A cotton collecting device 40 is appropriately provided on the output side of the fiberizing device to collect the manufactured fibers and send them to the next separating device 50. The asbestos fibers 60 from which the shot has been separated by the separation device 50 are molded into a product by a molding device 70 such as a conventional board forming device.

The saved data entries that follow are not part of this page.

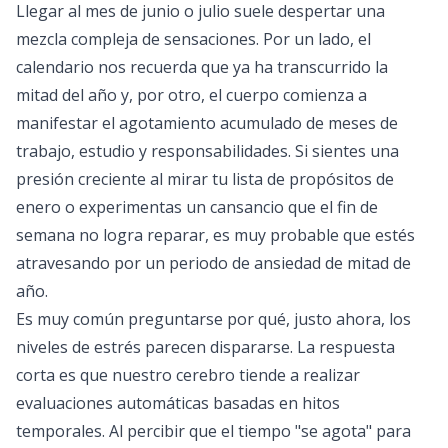
Llegar al mes de junio o julio suele despertar una
mezcla compleja de sensaciones. Por un lado, el
calendario nos recuerda que ya ha transcurrido la
mitad del año y, por otro, el cuerpo comienza a
manifestar el agotamiento acumulado de meses de
trabajo, estudio y responsabilidades. Si sientes una
presión creciente al mirar tu lista de propósitos de
enero o experimentas un cansancio que el fin de
semana no logra reparar, es muy probable que estés
atravesando por un periodo de ansiedad de mitad de
año.
Es muy común preguntarse por qué, justo ahora, los
niveles de estrés parecen dispararse. La respuesta
corta es que nuestro cerebro tiende a realizar
evaluaciones automáticas basadas en hitos
temporales. Al percibir que el tiempo "se agota" para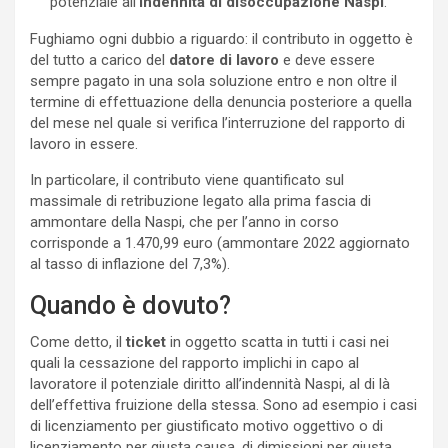
potenziale all’
indennità di disoccupazione Naspi
.
Fughiamo ogni dubbio a riguardo: il contributo in oggetto è
del tutto a carico del
datore di lavoro
e deve essere
sempre pagato in una sola soluzione entro e non oltre il
termine di effettuazione della denuncia posteriore a quella
del mese nel quale si verifica l’interruzione del rapporto di
lavoro in essere.
In particolare, il contributo viene quantificato sul
massimale di retribuzione legato alla prima fascia di
ammontare della Naspi, che per l’anno in corso
corrisponde a 1.470,99 euro (ammontare 2022 aggiornato
al tasso di inflazione del 7,3%).
Quando è dovuto?
Come detto, il
ticket
in oggetto scatta in tutti i casi nei
quali la cessazione del rapporto implichi in capo al
lavoratore il potenziale diritto all’indennità Naspi, al di là
dell’effettiva fruizione della stessa. Sono ad esempio i casi
di licenziamento per giustificato motivo oggettivo o di
licenziamento per giusta causa, di dimissioni per giusta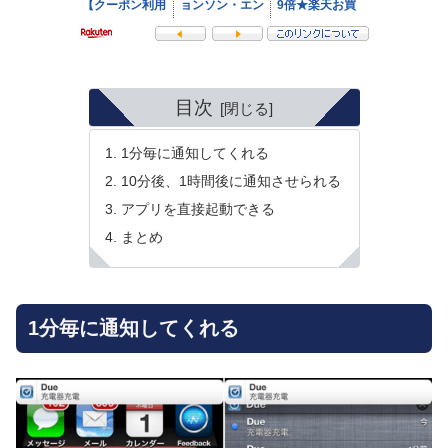
目次
1分毎に通知してくれる
10分後、1時間後に通知させられる
アプリを直接起動できる
まとめ
1分毎に通知してくれる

The fiberizing device 30 and the subsequent devices may be the same as those already used for producing rock wool and blast furnace slag wool, and further explanation will be omitted.

Thus, the asbestos fibers obtained by the present invention are completely different from conventional asbestos fibers in composition and fiber diameter, and can be used without any health problems. You can say it's a material.

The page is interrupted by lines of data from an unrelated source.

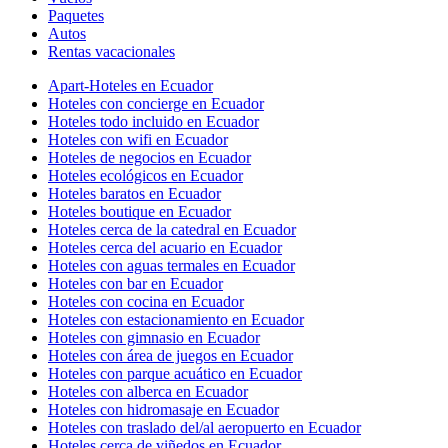
Paquetes
Autos
Rentas vacacionales
Apart-Hoteles en Ecuador
Hoteles con concierge en Ecuador
Hoteles todo incluido en Ecuador
Hoteles con wifi en Ecuador
Hoteles de negocios en Ecuador
Hoteles ecológicos en Ecuador
Hoteles baratos en Ecuador
Hoteles boutique en Ecuador
Hoteles cerca de la catedral en Ecuador
Hoteles cerca del acuario en Ecuador
Hoteles con aguas termales en Ecuador
Hoteles con bar en Ecuador
Hoteles con cocina en Ecuador
Hoteles con estacionamiento en Ecuador
Hoteles con gimnasio en Ecuador
Hoteles con área de juegos en Ecuador
Hoteles con parque acuático en Ecuador
Hoteles con alberca en Ecuador
Hoteles con hidromasaje en Ecuador
Hoteles con traslado del/al aeropuerto en Ecuador
Hoteles cerca de viñedos en Ecuador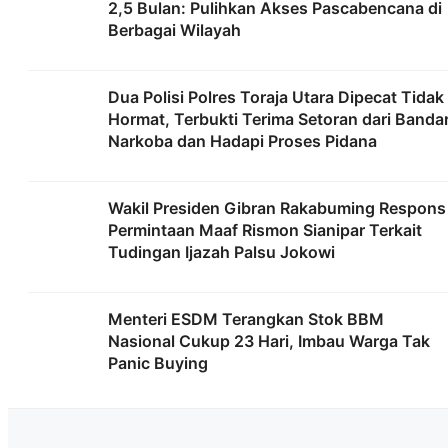
2,5 Bulan: Pulihkan Akses Pascabencana di
Berbagai Wilayah
Dua Polisi Polres Toraja Utara Dipecat Tidak
Hormat, Terbukti Terima Setoran dari Banda
Narkoba dan Hadapi Proses Pidana
Wakil Presiden Gibran Rakabuming Respons
Permintaan Maaf Rismon Sianipar Terkait
Tudingan Ijazah Palsu Jokowi
Menteri ESDM Terangkan Stok BBM
Nasional Cukup 23 Hari, Imbau Warga Tak
Panic Buying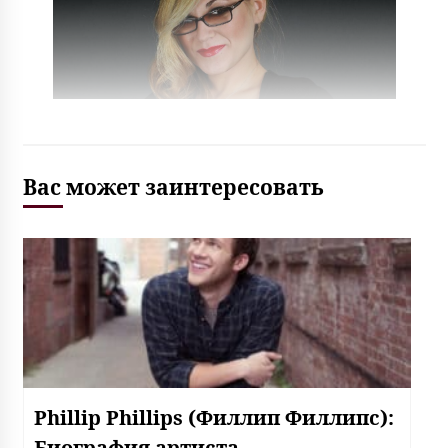
Вас может заинтересовать
Phillip Phillips (Филлип Филлипс):
Биография артиста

In addition, conventional asbestos has a mm thickness of 0.02 μm and a length of 111 M or less, and is easily broken down to several microns to several tens of microns, whereas asbestos manufactured by the method of the present invention has a thickness of Several microns or more, length 10~
At 200 mm, it is hundreds of times larger than conventional ones, and is thought to have extremely little effect on the human body.

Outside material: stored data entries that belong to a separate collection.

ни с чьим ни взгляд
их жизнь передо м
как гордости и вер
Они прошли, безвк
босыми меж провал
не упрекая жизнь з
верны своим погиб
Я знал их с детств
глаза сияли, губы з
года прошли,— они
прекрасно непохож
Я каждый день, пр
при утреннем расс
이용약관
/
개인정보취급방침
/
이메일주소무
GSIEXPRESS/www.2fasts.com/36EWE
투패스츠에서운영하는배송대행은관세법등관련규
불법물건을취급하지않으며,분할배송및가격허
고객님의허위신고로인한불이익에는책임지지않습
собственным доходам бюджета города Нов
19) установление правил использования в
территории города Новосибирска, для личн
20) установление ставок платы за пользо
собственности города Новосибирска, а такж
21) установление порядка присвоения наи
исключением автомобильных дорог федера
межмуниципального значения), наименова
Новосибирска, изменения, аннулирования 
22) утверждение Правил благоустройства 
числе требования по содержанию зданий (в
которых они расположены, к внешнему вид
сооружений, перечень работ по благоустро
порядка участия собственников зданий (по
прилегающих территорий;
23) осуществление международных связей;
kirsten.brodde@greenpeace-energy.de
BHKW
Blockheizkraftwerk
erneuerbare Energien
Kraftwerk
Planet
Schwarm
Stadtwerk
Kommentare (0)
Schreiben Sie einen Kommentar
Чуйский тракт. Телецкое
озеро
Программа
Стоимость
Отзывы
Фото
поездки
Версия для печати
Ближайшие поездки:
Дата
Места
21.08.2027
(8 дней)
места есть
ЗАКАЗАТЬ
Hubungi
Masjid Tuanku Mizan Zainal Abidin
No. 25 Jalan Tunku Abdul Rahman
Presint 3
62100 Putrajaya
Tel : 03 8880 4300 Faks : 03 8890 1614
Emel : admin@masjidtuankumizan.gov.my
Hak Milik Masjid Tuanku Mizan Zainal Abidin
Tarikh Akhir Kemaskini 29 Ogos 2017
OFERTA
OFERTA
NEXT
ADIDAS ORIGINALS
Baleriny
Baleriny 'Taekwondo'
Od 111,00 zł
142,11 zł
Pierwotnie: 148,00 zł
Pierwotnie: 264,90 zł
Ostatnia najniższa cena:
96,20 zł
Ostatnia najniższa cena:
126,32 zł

Next, the present invention will be explained in more detail with reference to examples thereof.

Example 1 Waste asbestos and Portland cement having the composition range shown in Table 1 were prepared, mixed in the proportions shown in Table 2, and Ni slag (basicity adjuster, composition: S'+Oz
52.8%, CaOO, 3%) was mixed to adjust the basicity.

The obtained mixture was charged into a graphite crucible and melted at 1500° C. for 30 minutes in an electric furnace. The lysate was then 6 kg/c
It was dropped into a flow of pressurized air of 1" to form fibers. The melt:air ratio was 1:10 to 20. After collection, the shot was removed and the fibers were collected.

Determine the composition, fire resistance and fiber dimensions of the resulting fibers,
They are summarized in Table 3.

Table 1 (wt%) Table 2 (wt%) Table 3 Example 2 Natural click-il asbestos and Portland cement were blended in various proportions, and AQ ash (
Basicity was adjusted by mixing appropriate amounts of basicity regulator) and coke powder (reducing agent).

The resulting mixture was placed in a graphite crucible, heated at 1000°C for 30 minutes, then heated to 1200°C over 60 minutes, heated at 1200°C for 30 minutes, and then heated to 1500°C over 90 minutes. After raising the temperature to 1,500°C for 60 minutes, the mixture was melted in an electric furnace. The melt is then ca.
It was dropped into a flow of pressurized air with a pressure of 4 to 6 kg/c+*" of O times the weight to form fibers. The ratio of melting @ 5: air was 1:10 to
It was 20. After collecting the cotton, remove the shot and then dry it.
The zero asbestos content of the collected waste was approximately 80%. The size of the shots was about 1-51. The fire resistance and fiber dimensions of the obtained fibers were the same as in Example 1.

(Effects of the Invention) As is clear from the above explanation, according to the present invention, it is possible to reuse waste asbestos, for which there was no other option than dumping it, and it is also possible to reuse natural asbestos. It has become possible to expand the system, and the effects can be summarized as follows.

■It is possible to add industrial utility value to waste asbestos.

■As there is no need to dump as in the past, there is no need to worry about securing a dumping site or environmental issues.

■Reducing the carcinogenicity of natural asbestos and making it possible to use it economically.

[Brief explanation of drawings]

FIG. 1 is a flow diagram of the method according to the present invention. 10: Melting furnace 20: Fluid 30: Fiberization bag W 40: Cotton collection device 50: Separation device 60: Asbestos fiber 70: Molding device

Claims (1)

[Claims] Materials containing asbestos are melted in a melting furnace and the basicity [
(MgO+CaO)/SiO_2] is adjusted to 5.0 or less, and then the asbestos material is made into fibers.